Does the Mac world have this feature available also? Just curious.

( * Redundant Array of Independent Drives )
Apr. 26th, 2010 03:36 am (UTC)
The Mac has a Time Machine external backup that works with the wireless to backup the entire disk on whatever schedule you want. I've just never set it up.
Apr. 26th, 2010 03:47 pm (UTC)
But does that backup only data files, or back up the entire OS? In other words, if your main drive crashes, can you run the entire system from the backup as if nothing had happened? The RAID array allows you to do that (or so I understand.)

So far I've never had my main drive fail so that I could test the thing. My understanding is that you get an on-screen message that the main drive has given up the ghost, and that the system is now running on the mirror drive. You then get a tech (or do it yourself, if you're handy) to install a new main drive, and the mirror drive then rewrites automatically to that one to restore the original RAID function.

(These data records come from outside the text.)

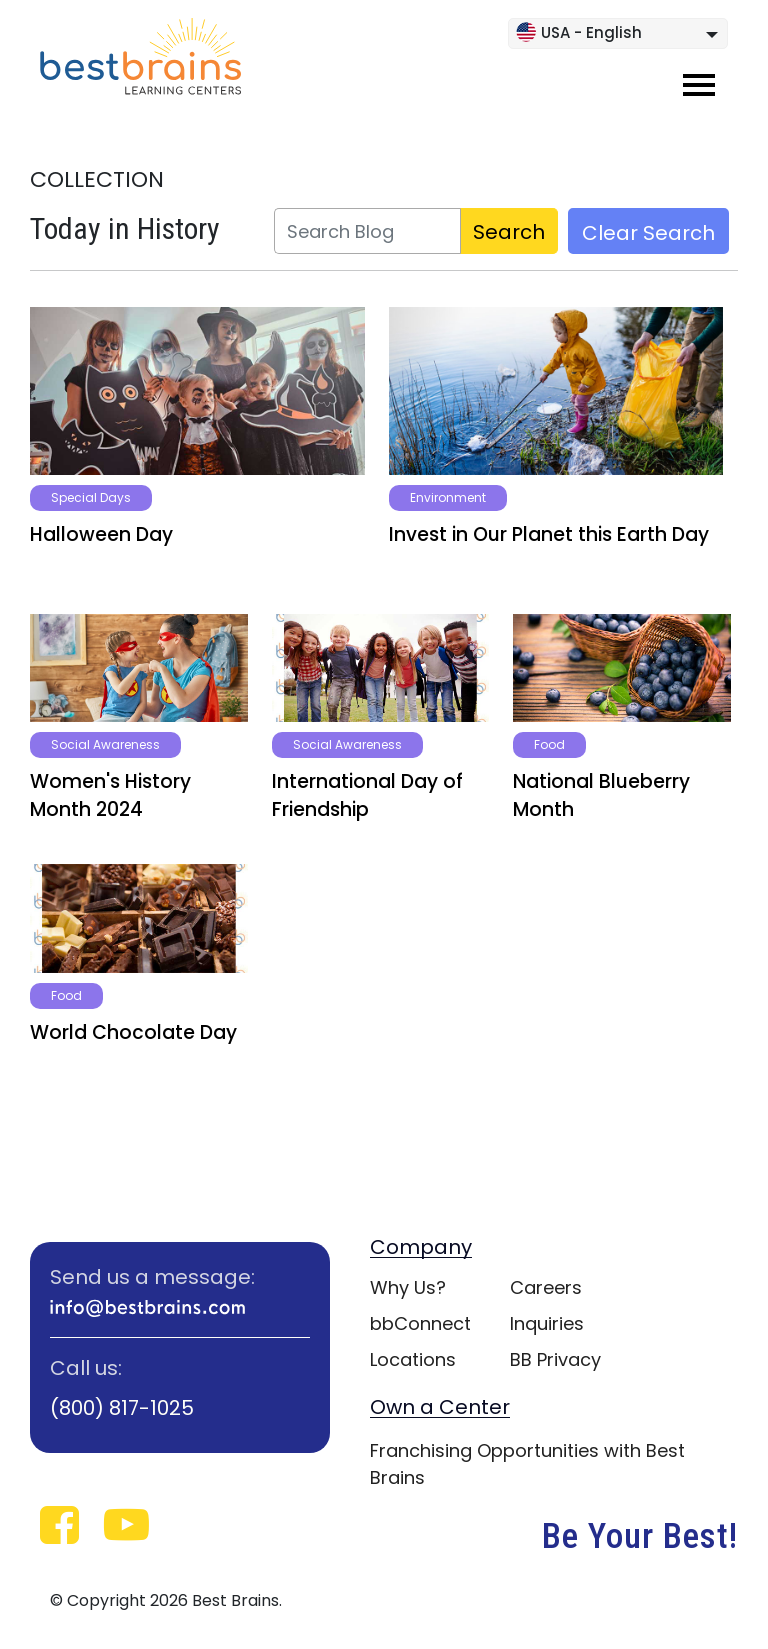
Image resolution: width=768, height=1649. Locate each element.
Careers (546, 1287)
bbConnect (420, 1323)
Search (509, 232)
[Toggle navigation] (699, 85)
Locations (413, 1359)
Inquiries (547, 1323)
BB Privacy (555, 1359)
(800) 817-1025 (122, 1408)
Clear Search (648, 233)
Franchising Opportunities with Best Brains (527, 1464)
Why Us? (408, 1287)
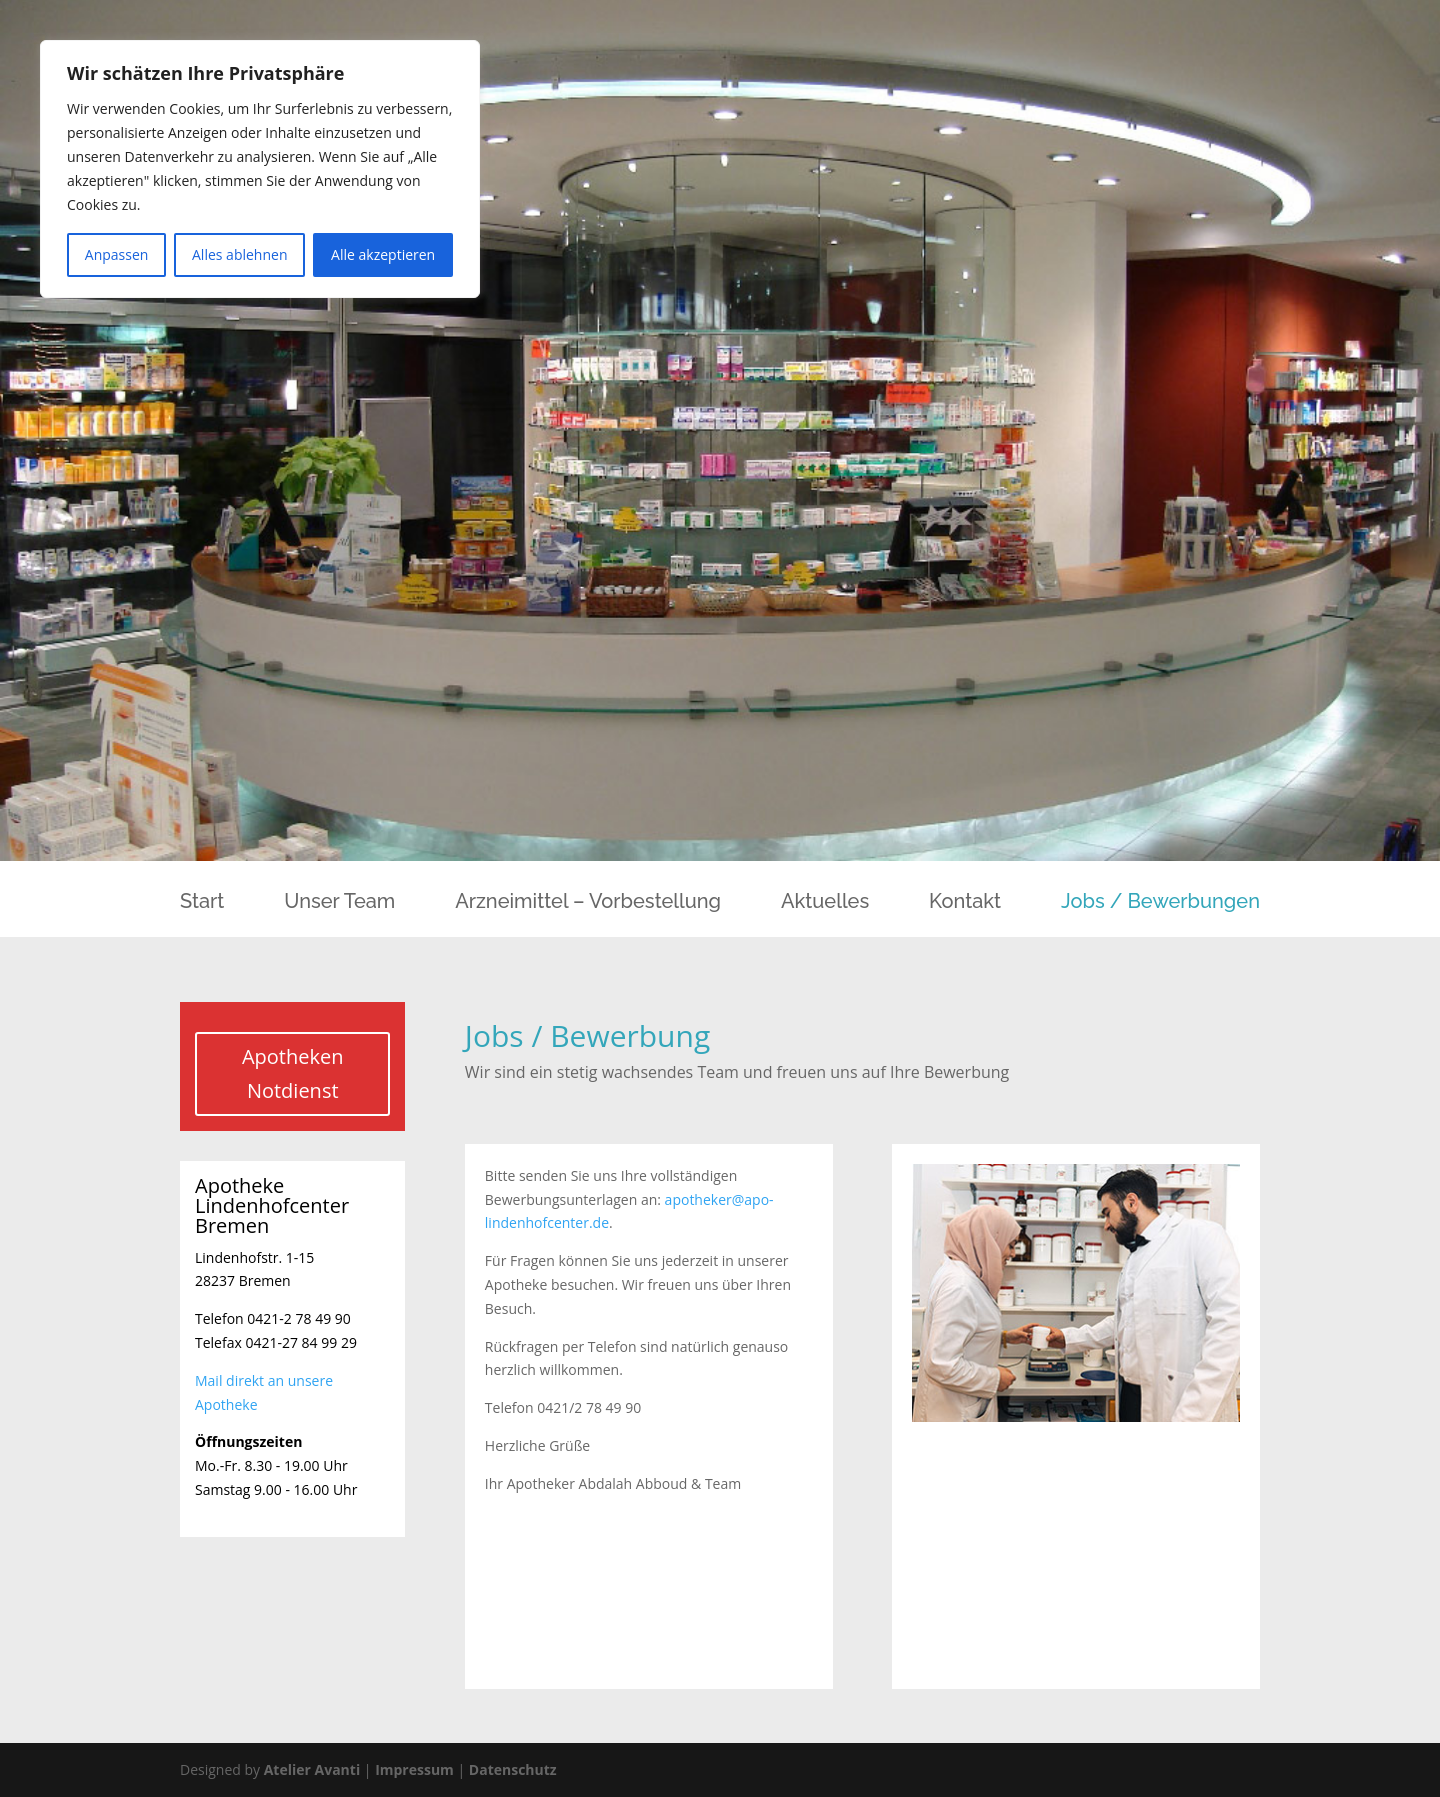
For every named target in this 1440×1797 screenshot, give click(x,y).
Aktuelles (825, 903)
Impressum (414, 1769)
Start (202, 903)
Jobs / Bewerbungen (1160, 903)
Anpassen (117, 254)
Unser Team (339, 903)
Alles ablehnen (239, 254)
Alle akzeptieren (383, 254)
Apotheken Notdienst (293, 1073)
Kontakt (965, 903)
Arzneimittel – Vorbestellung (588, 903)
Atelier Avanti (312, 1769)
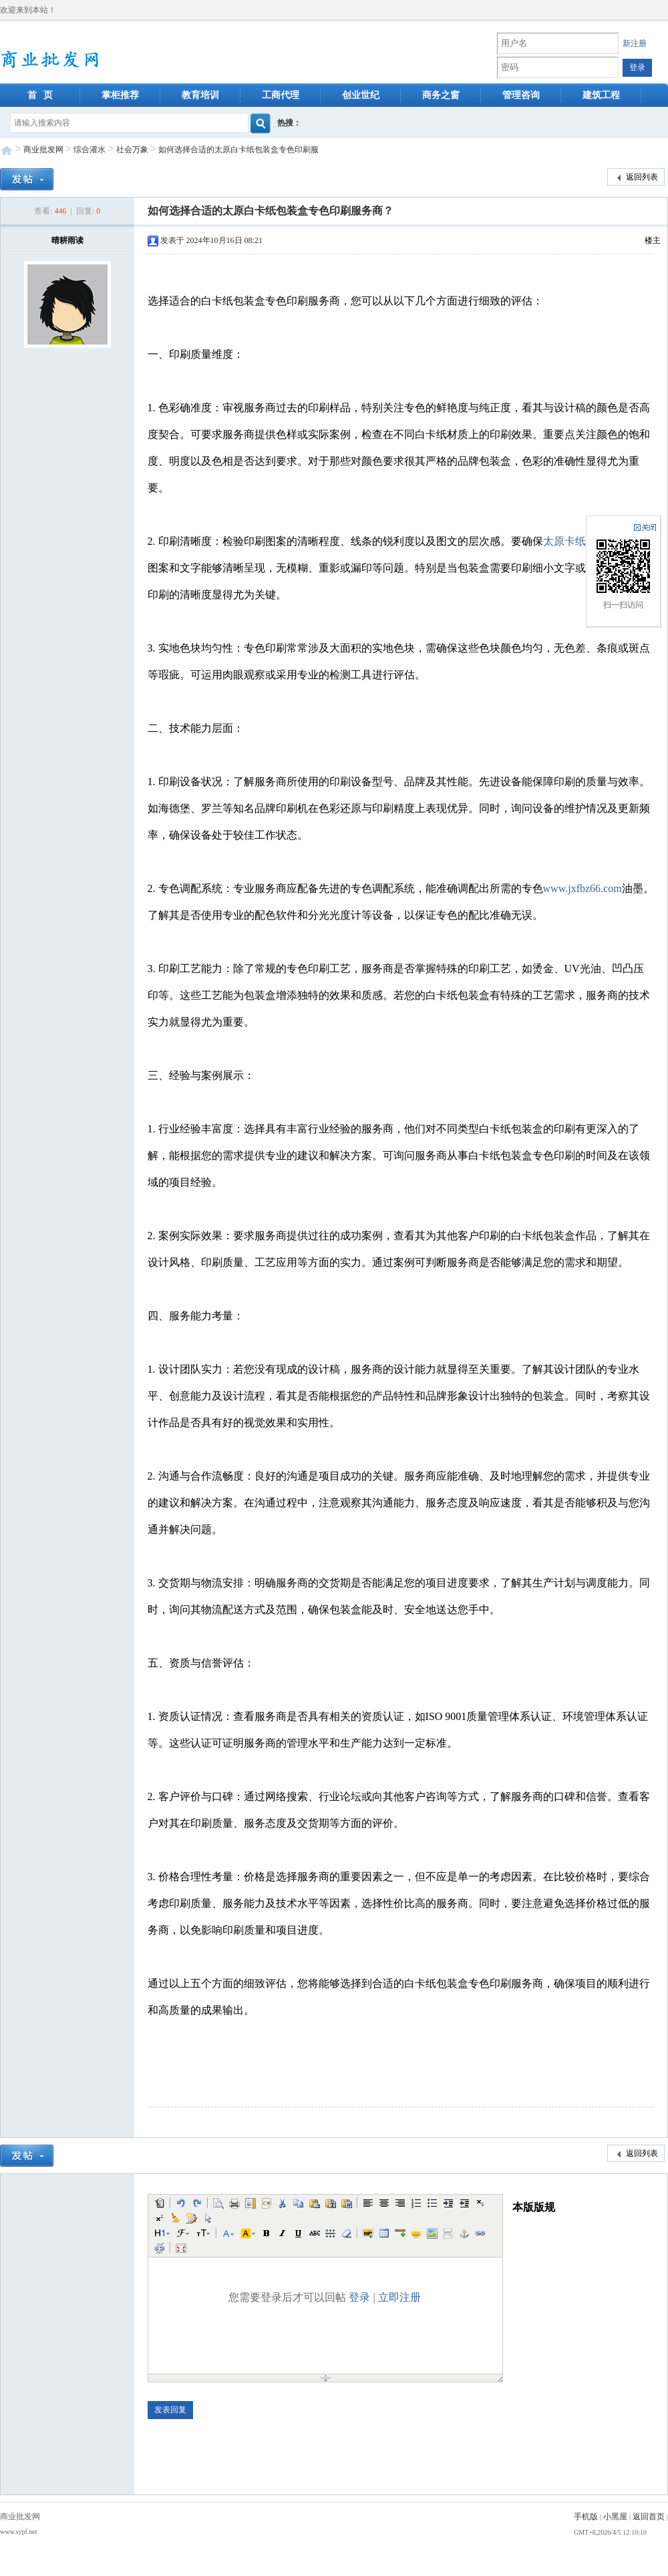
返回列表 (636, 177)
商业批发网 (43, 149)
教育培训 (200, 95)
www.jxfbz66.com (582, 888)
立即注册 (399, 2297)
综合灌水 (89, 149)
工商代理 (280, 95)
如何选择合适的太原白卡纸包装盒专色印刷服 (238, 149)
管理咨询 (521, 95)
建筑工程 (601, 95)
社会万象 (132, 149)
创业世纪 (360, 95)
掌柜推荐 (120, 95)
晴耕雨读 (67, 240)
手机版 (586, 2516)
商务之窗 (441, 95)
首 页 (40, 95)
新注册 (635, 43)
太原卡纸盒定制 (580, 541)
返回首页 (649, 2516)
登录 (359, 2297)
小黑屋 (615, 2516)
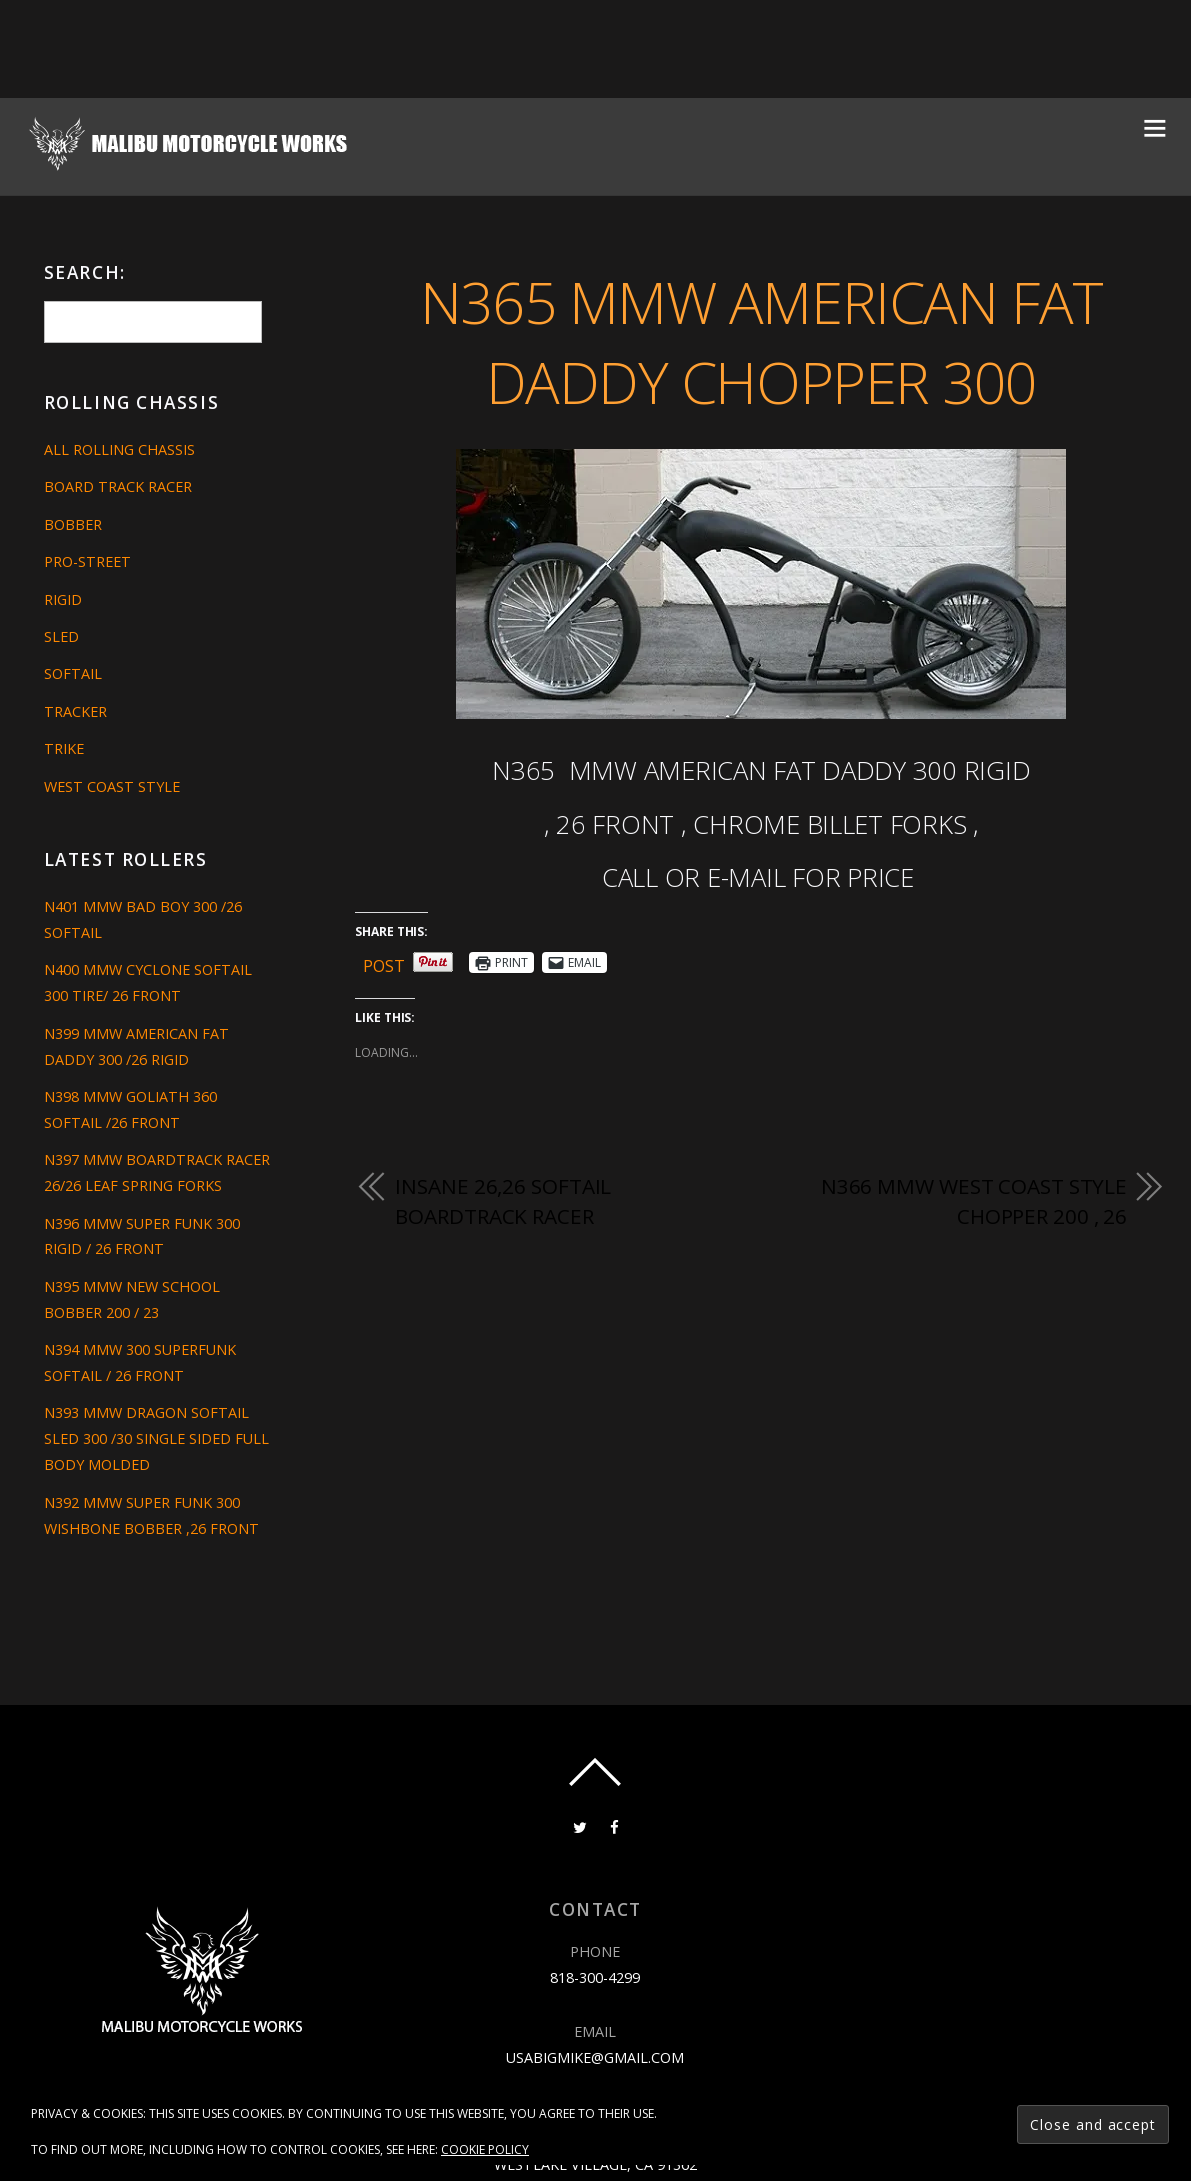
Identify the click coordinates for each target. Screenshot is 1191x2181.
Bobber (73, 524)
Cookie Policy (485, 2149)
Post (384, 962)
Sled (61, 636)
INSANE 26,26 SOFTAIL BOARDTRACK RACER (503, 1201)
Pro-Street (87, 561)
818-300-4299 (595, 1977)
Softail (73, 673)
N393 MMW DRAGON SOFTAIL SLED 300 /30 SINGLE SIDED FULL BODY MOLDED (156, 1438)
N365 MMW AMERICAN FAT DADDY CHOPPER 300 (761, 342)
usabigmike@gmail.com (595, 2057)
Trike (64, 748)
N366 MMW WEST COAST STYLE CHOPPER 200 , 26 (974, 1201)
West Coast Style (112, 786)
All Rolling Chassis (119, 449)
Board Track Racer (118, 486)
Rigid (63, 599)
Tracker (75, 711)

If true, it's pretty slick. There is no "backup schedule" and you don't have to remember to backup anything, although I do copy any critical data files to CDs or DVDs in case of fire or lightning strike or something that could manage to kill the entire computer at one shot, since the RAID can't help with that.
Apr. 26th, 2010 04:12 pm (UTC)
I'm sure there's a way to do it, I've just never been geeky enough to pursue it.